Irish people have been revealing the hilarious things their parents used to threaten them with when they were younger and ‘acting the maggot.’
Many families will be reminiscing this Christmas about times when they were younger, and so one man started the conversation off late last night on Reddit.
He wrote: “For the week that’s in it, did all parents used make empty threats when you were acting the a*se?
“My auld lad used to threaten us with 'the big stick' if we were misbehaving. 'I'll get the big stick' was usually enough to quieten us.
“I have a toddler now, and I'm beginning to think what my empty threat will be in years to come.
“What was your mother’s/father’s empty threat growing up?”

The post attracted hundreds of Irish respondents with their own versions from their childhood, and some of them will be very relatable to any readers that grew up in an Irish family.
One person responded saying their parents used to say they would send the kids "to boarding school. We were petrified of that.
“Eventually we realised that our parents had nowhere near enough money to send any of us to boarding school.”

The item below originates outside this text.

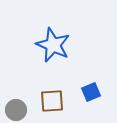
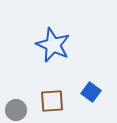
blue square: rotated 30 degrees counterclockwise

Another told of how their mum and dad would say “if I played PlayStation for more than three hours the console would blow up on a timer.
“As I got older, listening to my PlayStation now sound like a Boeing 747, there might have been some legitimacy to the theory.”
A third, and rather common trend in the responses, was the warning that: “‘You'll be feckin' sent to live with Maggie Mary if you keep that up!’
“Maggie Mary was a wild woman who lived about two miles walk into the middle of a forest on the mountain.”
A fourth person responded to the post and said he was afraid he would “be put up for sale in the window of Supervalu.
“There was a period when I was quite small that I didn't fully believe but was extremely fearful that naughty children did indeed get sold via supermarket window displays.”
Another similar response was that “there was a shed out the back of our credit union and whenever you'd walk past it these vicious dogs would hop off the sides of the shed barking like mad.
“My parents used to say that's where the bold children go. So the threat was always ‘if you're not good, you'll go to the credit union.’ Looking back it was a really weird threat if heard out of context.”